On entre dans La Danse du Lion (Shi di chu ma en VO, The Young Master en anglais) comme on s’installe dans une école de kung-fu. Un peu de discipline, un peu de chaos, beaucoup de coups et un maître de chapelle qui te tape dessus tout en rigolant. Le film de 1980 marque à la fois une étape dans la construction de l’image de Jackie Chan et un jalon dans la transition entre le pur kung-fu à l’ancienne et la comédie de corps qu’il va cultiver ensuite. Dans ce qui suit, on va regarder le film comme une expérience de Jackie pure, un peu lourd parfois, mais indéniablement emblématique de ce qu’il faisait de mieux à la charnière fin 70s / début 80s.

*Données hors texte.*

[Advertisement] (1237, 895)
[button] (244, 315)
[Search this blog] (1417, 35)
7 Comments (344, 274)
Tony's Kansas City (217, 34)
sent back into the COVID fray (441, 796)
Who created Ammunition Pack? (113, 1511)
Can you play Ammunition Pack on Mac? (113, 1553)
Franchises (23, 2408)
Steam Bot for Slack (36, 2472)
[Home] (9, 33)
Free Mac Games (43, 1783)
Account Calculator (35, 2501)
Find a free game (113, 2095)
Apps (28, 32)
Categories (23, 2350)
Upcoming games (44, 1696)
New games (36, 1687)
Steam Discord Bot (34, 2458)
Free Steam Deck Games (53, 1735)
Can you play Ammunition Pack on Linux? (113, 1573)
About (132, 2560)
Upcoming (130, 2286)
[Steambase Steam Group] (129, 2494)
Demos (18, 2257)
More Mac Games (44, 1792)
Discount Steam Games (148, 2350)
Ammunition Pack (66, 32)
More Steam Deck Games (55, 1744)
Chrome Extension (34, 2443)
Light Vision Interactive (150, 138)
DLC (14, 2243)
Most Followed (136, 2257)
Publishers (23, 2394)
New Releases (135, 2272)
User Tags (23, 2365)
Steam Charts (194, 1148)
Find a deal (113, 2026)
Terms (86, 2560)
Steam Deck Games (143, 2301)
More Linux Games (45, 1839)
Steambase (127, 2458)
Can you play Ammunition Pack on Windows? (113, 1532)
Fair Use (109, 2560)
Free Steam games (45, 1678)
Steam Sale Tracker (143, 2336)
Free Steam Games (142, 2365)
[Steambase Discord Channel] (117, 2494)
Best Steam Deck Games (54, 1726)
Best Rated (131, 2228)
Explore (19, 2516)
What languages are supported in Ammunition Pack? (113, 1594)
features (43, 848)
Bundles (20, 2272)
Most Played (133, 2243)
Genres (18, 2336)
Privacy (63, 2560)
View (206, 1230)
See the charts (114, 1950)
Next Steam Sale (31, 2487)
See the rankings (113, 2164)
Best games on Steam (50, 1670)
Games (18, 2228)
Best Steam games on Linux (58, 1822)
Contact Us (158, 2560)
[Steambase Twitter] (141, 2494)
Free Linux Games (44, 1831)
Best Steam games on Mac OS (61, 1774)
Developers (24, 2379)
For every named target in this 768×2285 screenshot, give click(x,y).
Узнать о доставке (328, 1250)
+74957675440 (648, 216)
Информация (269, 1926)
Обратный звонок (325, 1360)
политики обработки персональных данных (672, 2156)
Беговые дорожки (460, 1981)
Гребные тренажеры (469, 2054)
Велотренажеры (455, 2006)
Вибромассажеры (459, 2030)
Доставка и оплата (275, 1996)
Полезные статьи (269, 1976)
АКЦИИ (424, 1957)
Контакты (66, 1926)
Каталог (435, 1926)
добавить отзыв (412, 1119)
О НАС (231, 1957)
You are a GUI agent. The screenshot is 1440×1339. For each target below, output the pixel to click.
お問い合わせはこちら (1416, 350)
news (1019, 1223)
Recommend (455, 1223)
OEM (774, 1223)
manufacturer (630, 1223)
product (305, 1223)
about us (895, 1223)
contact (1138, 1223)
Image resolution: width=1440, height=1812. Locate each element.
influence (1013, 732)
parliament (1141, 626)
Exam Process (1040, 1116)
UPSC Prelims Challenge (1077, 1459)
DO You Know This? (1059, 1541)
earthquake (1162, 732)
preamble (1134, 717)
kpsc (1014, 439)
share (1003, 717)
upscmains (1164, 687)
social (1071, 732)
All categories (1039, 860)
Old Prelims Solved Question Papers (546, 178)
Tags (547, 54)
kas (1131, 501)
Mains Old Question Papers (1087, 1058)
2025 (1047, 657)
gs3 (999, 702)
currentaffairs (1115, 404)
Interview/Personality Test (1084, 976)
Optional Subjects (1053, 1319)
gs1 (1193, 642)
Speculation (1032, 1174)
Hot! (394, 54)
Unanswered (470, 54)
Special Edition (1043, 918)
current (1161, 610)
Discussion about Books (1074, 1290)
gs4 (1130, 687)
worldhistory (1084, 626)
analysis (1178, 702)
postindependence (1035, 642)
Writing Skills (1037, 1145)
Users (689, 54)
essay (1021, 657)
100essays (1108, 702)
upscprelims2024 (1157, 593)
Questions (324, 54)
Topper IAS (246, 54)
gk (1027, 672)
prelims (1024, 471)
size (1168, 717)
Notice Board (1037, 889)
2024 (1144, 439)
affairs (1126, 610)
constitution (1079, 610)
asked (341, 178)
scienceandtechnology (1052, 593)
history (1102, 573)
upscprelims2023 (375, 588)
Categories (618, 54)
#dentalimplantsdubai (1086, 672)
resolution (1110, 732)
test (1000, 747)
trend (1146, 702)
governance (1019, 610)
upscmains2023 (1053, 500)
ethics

Le Jackie “en train de se construire”
Le film raconte l’histoire de Dragon (Jackie Chan), orphelin timide, intégré à une école de kung-fu dirigée par le maître Tien (Tien Feng), un peu grincheux, assez brutal, et qui s’attend à ce que ses disciples deviennent des guerriers redoutables. Le frère de Dragon, Tiger, est le héros local, mais il va se corrompre, vendre son école, et entraîner tout le reste dans un conflit avec une école rivale spécialisée dans un style de combat à l’éventail, brutal, sournois et redoutable.

Sur le plan de la carrière, La Danse du Lion (titre assez foireux en VF qui ne fait référence qu’à la scène d »introduction) est l’un des premiers films de Jackie chez Golden Harvest. Après ses débuts dans des productions plus modestes une décennie plus tôt, il finit par connaitre un certain succès fin en 1978/79 et rejoint alors la GH. Il y signe ici la réalisation et le scénario, ce qui lui permet de façonner un peu plus son style de combats, son humour, et sa manière de gérer la douleur. C’est aussi un film qui a battu précédemment des records de box-office tenus par Bruce Lee et qui a solidifié Jackie comme la nouvelle étoile de hongkongais.
Comédie de corps, douleur assumée
Le grand atout de The Young Master réside dans sa maîtrise chorégraphique et son humour. Le Jackie Chan de l’époque n’est pas encore le héros parfaitement rodé des années 90, mais il est déjà un acteur qui transforme la douleur en gag, et ça se voit à chaque chute, chaque faux mouvement, chaque facette de grimace.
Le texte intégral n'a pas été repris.